Une fois dehors, l’effet BP semble contaminer la nature environnante. On
regarde alors la pelouse du parc d’un œil paranoïaque, des fois qu’elle se
vengerait comme chez Brautigan ou cacherait de vieilles oreilles sales comme
chez Lynch (2).
Avant de monter dans un véhicule consommant honteusement 10 litres
même pas diesel au cent pour retourner à Genève, on se dit que l’exposition
de la Villa du Parc a plutôt bien réussi son coup : ne pas nous assommer avec
un discours pédagogique planqué sous une couche esthétique, mais nous
faire glisser plutôt vers d’autres dimensions en créant un cheminement
formel singulier et propice à une prolifération narrative entre des œuvres de
factures, de qualités et de registres différents.
Pour résumer la sensation dans une formule prosaïque, disons qu’on n’est
pas sûr de fermer désormais l’eau du robinet en se lavant les dents (ça, ce
serait l’effet pédagogique) mais qu’on a des chances de suspecter
dorénavant les poils de sa brosse à dents d’être empreints d’une inquiétante
étrangeté.
Before Present.
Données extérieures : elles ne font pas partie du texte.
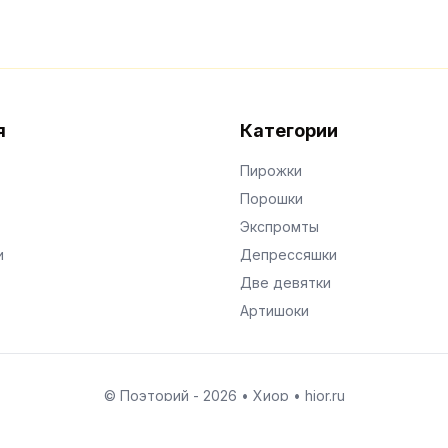
я
Категории
Пирожки
Порошки
Экспромты
и
Депрессяшки
Две девятки
Артишоки
© Поэторий -
2026
•
Хиор
•
hior.ru
Сделано с любовью к малым поэтическим формам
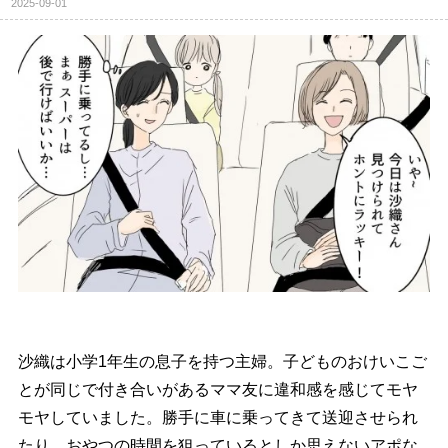
2025-09-01
沙織は小学1年生の息子を持つ主婦。子どものおけいこご
とが同じで付き合いがあるママ友に違和感を感じてモヤ
モヤしていました。勝手に車に乗ってきて送迎させられ
たり、おやつの時間を狙っているとしか思えないアポな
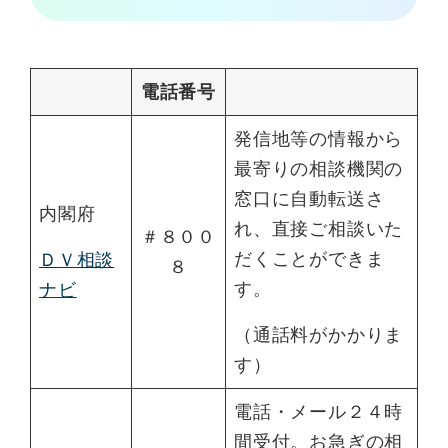
電話番号
発信地等の情報から
最寄りの相談機関の
窓口に自動転送さ
内閣府
れ、直接ご相談いた
＃８００
だくことができま
ＤＶ相談
８
す。
ナビ
（通話料がかかりま
す）
電話・メール２４時
間受付。お急ぎの相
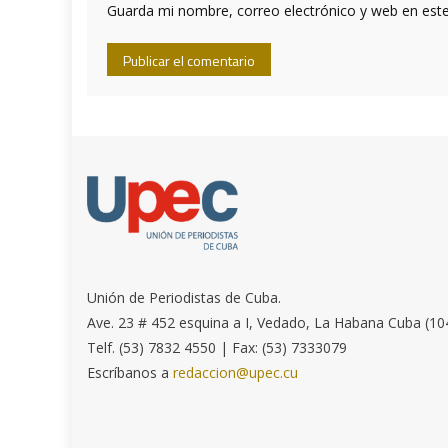
Guarda mi nombre, correo electrónico y web en est
Unión de Periodistas de Cuba.
Ave. 23 # 452 esquina a I, Vedado, La Habana Cuba (10
Telf. (53) 7832 4550 | Fax: (53) 7333079
Escríbanos a
redaccion@upec.cu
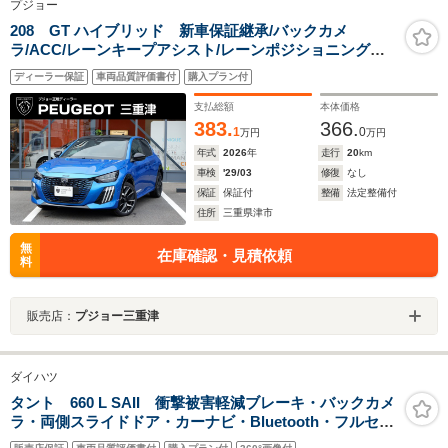
プジョー
208 GT ハイブリッド 新車保証継承/バックカメ
ラ/ACC/レーンキープアシスト/レーンポジショニングア
シスト/ブラインドスポットモニター/LEDヘッドライト/フ
ディーラー保証
車両品質評価書付
購入プラン付
ロント・バックソナー/アップルカープレイ/アンドロイド
オート
支払総額
本体価格
383.
366.
1
0
万円
万円
年式
2026
年
走行
20
km
車検
'29/03
修復
なし
保証
保証付
整備
法定整備付
住所
三重県津市
無
在庫確認・見積依頼
料
販売店：
プジョー三重津
ダイハツ
タント 660 L SAII 衝撃被害軽減ブレーキ・バックカメ
ラ・両側スライドドア・カーナビ・Bluetooth・フルセグ
TV・CD/DVD再生・禁煙車・アイドリングストップ・ベ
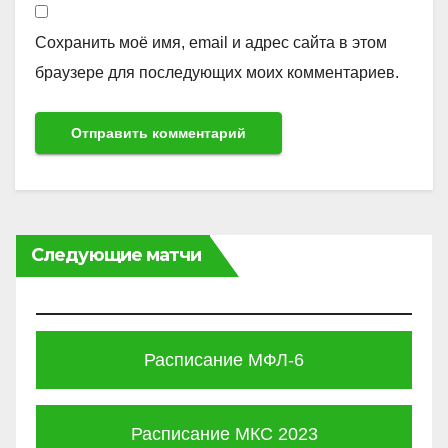
Сохранить моё имя, email и адрес сайта в этом
браузере для последующих моих комментариев.
Следующие матчи
Расписание МФЛ-6
Расписание МКС 2023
Exposition à la Villa du Parc à Annemasse jusqu’au 22 septembre 2010. Avec des
œuvres de Edith Dekyndt, Jimmie Durham, Liam Gillick, Dominique Gonzalez-Foerster, Nicole
Hassler, Katharina Hohmann, Véronique Joumard, Renaud Layrac, Didier Marcel, Dan Perjovschi, Dan
Peterman
http://www.villaduparc.com/
(1)
(2)
Subjuguée par l’œuvre de Cy Twombly, une jeune femme a embrassé en 2007 un de ses
tableaux exposés à la Collection Yvon Lambert d’Avignon, laissant la trace de son rouge à lèvre
sur la toile et revendiquant un geste à la fois amoureux et artistique. Cy et Yvon n’ont pas du
tout été sensibles à cet argument.
La vengeance de la pelouse, Richard Brautigan, 1962-1970/ Blue Velvet, David Lynch, 1986.